In “The Typing Lady,” the lady collects typewriters. When she types, though, an uncanny thing happens.
The typewriters write stories of their own — emotional tales that she cannot control. The “typing lady” takes the typewriters apart, looking for the mechanism that accounts for the literary outpouring, but she cannot discover the source.
In “Leafblower” Mel uses a manual typewriter, a Remington Rand, to type poems, her real love, and a laptop to earn a paycheck as a technical writer. She also takes care of an elderly couple in exchange for a cheap room over their garage.
In one of the best stories, “Ships in the Night,” Cayenne, an aspiring romance writer, has a portable pink Olivetti. She wants to launch a career as a writer so her daughter can have a more stable life.
In “Feelings” two mean-spirited girls decide to engage in a school project. They are to write a report about an act of compassion they undertake in their community. Kai types a letter to a lonely classmate on a 1964 IBM Model C Executive.
Ozeki’s stories are filled with aspiring writers who try but fail to send deeply personal letters. In The Typing Lady characters write deeply personal missives that they can never send (“The Anthropologist’s Kid,” “Feelings,” and “One Art”).
More than that, though, Ozeki’s stories are filled with writers whose writing ambitions will never be satisfied. Cayenne, who wanders between lovers, keeps changing the plot of her novel. The daughter in “Ships in the Night,” knows her mother will never finish her romance novel.
The last two stories even more directly deal with how difficult it is to lead a creative life. The couple in “Where Ambition Goes to Die,” have a strained relationship because of the husband’s ambition to write fiction. In this story, his ambition becomes a black-haired girl filled with daring and impulsive ideas. The couple is calmer now that the black-haired girl is gone.

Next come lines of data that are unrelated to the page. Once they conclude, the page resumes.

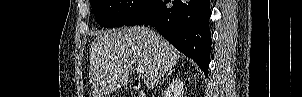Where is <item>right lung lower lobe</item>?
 Wrapping results in <instances>:
<instances>
[{
	"label": "right lung lower lobe",
	"mask_w": 302,
	"mask_h": 97,
	"mask_svg": "<svg viewBox=\"0 0 302 97\" xmlns=\"http://www.w3.org/2000/svg\"><path fill=\"white\" fill-rule=\"evenodd\" d=\"M210 0H148L125 26L150 24L208 75Z\"/></svg>",
	"instance_id": "right-lung-lower-lobe-1"
}]
</instances>
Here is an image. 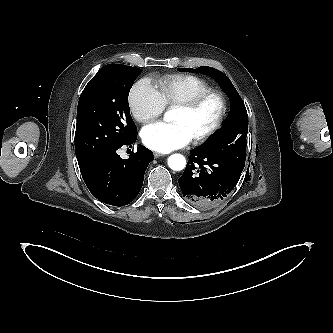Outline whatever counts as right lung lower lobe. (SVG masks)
<instances>
[{
    "mask_svg": "<svg viewBox=\"0 0 333 333\" xmlns=\"http://www.w3.org/2000/svg\"><path fill=\"white\" fill-rule=\"evenodd\" d=\"M136 138L137 133L124 145L131 146ZM120 147L79 165L83 180L92 195L106 204L118 207L129 204L138 195L145 170L154 159L149 149L139 145L136 153L123 160L116 153Z\"/></svg>",
    "mask_w": 333,
    "mask_h": 333,
    "instance_id": "1",
    "label": "right lung lower lobe"
}]
</instances>
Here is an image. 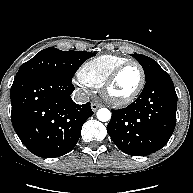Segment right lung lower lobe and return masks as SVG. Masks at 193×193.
Wrapping results in <instances>:
<instances>
[{
  "label": "right lung lower lobe",
  "instance_id": "right-lung-lower-lobe-1",
  "mask_svg": "<svg viewBox=\"0 0 193 193\" xmlns=\"http://www.w3.org/2000/svg\"><path fill=\"white\" fill-rule=\"evenodd\" d=\"M71 81L50 75L15 78L11 87V120L22 143L43 158L62 156L77 144L90 103L71 99Z\"/></svg>",
  "mask_w": 193,
  "mask_h": 193
}]
</instances>
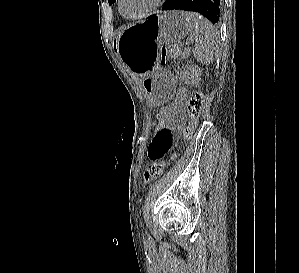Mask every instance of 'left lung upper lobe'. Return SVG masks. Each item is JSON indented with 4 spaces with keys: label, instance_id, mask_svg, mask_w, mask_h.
<instances>
[{
    "label": "left lung upper lobe",
    "instance_id": "1",
    "mask_svg": "<svg viewBox=\"0 0 299 273\" xmlns=\"http://www.w3.org/2000/svg\"><path fill=\"white\" fill-rule=\"evenodd\" d=\"M116 0H108L109 4H113Z\"/></svg>",
    "mask_w": 299,
    "mask_h": 273
}]
</instances>
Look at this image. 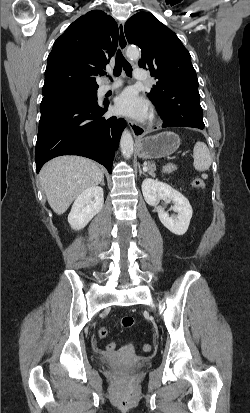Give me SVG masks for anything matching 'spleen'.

After she disappears, they sleep “unhaunted.”
In “The Problem of the Body,” an author plans to fake her own death to avoid going on a book tour. She also appropriates her granddaughter’s dating app. She goes to cafes and chats with boys who think they are meeting her granddaughter. Though she knows its creepy, she does this until one of them recognizes her as “that writer.”
These stories are impressively complex and nuanced. Each story is in some way related to the art of writing, storytelling, and communicating in an increasingly confusing world. Much like Colm Toibin’s stories, they explore the drama of what is unsaid or the meeting that never happens.